Tout sur ma mère
( Esteban est un
adolescent qui vit avec sa mère, Manuela. Il ne connaît pas son père.)
Séquence 5 - Maison de Manuela. Chambre d’Esteban. Nuit intérieure.
Assis sur le lit, ou appuyé sur un oreiller, Esteban note sur son cahier la scène de la salle à manger ;
sa mère lui a montré une photo de quand elle était jeune, mais il manque un
bout à la photo. Et, lui a l’impression qu’il manque aussi à sa vie ce même
morceau. La mère frappe à la porte et entre, Esteban a juste le temps de fermer le cahier. Il n’a pas envie que
Manuela lise ce qu’il vient d’écrire. Manuela a un livre à la main, enveloppé
dans du papier cadeau. Elle désigne sa montre.

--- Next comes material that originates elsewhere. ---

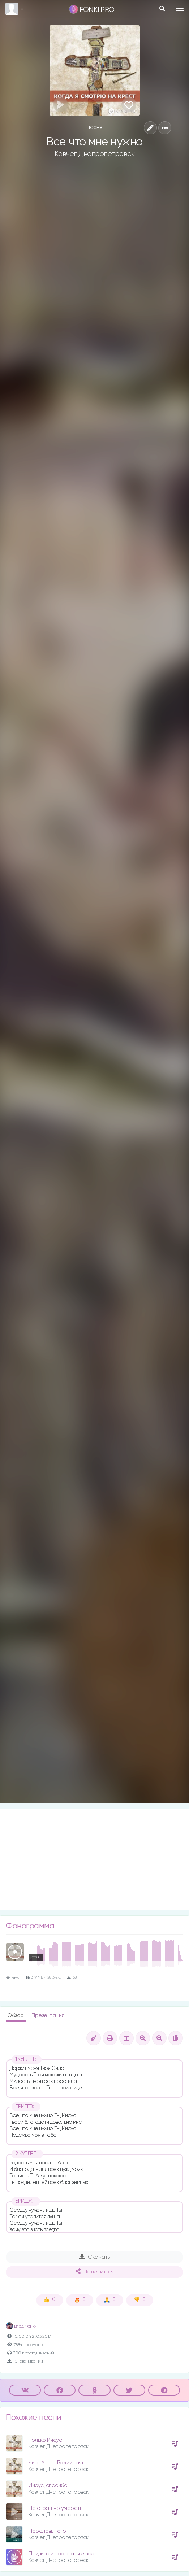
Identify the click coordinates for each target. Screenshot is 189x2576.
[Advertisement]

Manuela – Il est minuit !Joyeux anniversaire !
Elle s’approche du lit, et l’embrasse avec effusion.
Manuela – Otes le papier ! Si tu l’as
ou s’il ne te plaît pas je le change.
Esteban ôte le papier, face au sourire de
sa mère.
Esteban – Musique pour caméléons !
Il le dit comme si subitement il écoutait cette
musique.
Manuela – Tu l’as lu ?
Esteban – Non.
Mais comment savais-tu que je le voulais ?
La mère désigne une étagère… Il y a de tout,
auteurs anglo-saxons actuels, série noire. La
Harpe d’herbes et Petit déjeuner
chez Tiffany, de Truman Capote, en
livre de poche.
Manuela – j’ai remarqué que tu aimais
Capote…
Esteban rend le livre à sa mère.
Esteban –
Lis-moi quelque chose…comme quand j’étais petit…
La mère s’assoit sur le bord du lit, ouvre le
livre et lit à voix haute.
Manuela ( Lisant) – « Préface. J’ai commencé à écrire
lorsque j’avais huit ans… ».
Esteban – Tu
vois ? Je ne suis pas le seul…
Manuela – « … Je ne savais pas alors
que je m’étais enchaîné pour toute ma vie à un noble mais implacable maître.
Lorsque Dieu vous donne un don, il vous donne aussi un fouet et le fouet est
uniquement dans le but d’autoflagellation ».
Manuela arrête de lire et regarde le livre,
inquiète. Le garçon le lui retire des mains. Il feuillette quelques pages sans
arriver à lire quelque chose, seulement afin de s’imprégner de son arôme.
Manuela –Pour te retirer l’envie d’écrire
on ne ferait pas mieux …
Esteban – Ne
sois pas bête ! C’est une préface magnifique.
Manuela – Que veux-tu faire demain pour
fêter ton anniversaire ?
Esteban – Aller
au théâtre… Huma Rojo fait ses adieux cette semaine…
Manuela fait un geste affirmatif de la tête. O.K.
Esteban –
Maman, j’aimerais aussi voir l’un des séminaires que tu fais, si ça ne te
déranges pas.
Manuela ( très
étonnée) – Et alors?...
Esteban ( un peu gêné)- je suis en train d’écrire une histoire sur
toi, pour l’envoyer à un concours à Alicante.
Ca n’enchante pas Manuela, mais elle ne dit rien.
Esteban-
J’aimerais te voir jouer dans ces simulations lors du stage de don d’organes…ce
que tu m’as raconté me semble hallucinant.
Manuela ( dubitative)-
Laisse-moi y réfléchir. Le séminaire est uniquement pour les médecins, mais Mamen, la psychologue que l’anime est une de mes amies, je
ne crois pas que cela pose un problème.
Esteban –
Merci.
Comme si elle venait de le décider
subitement :
Manuela – Ecoute, je crois que ça ne me plaît
pas que tu écrives sur moi.
Ce n’est pas un doute mais une affirmation.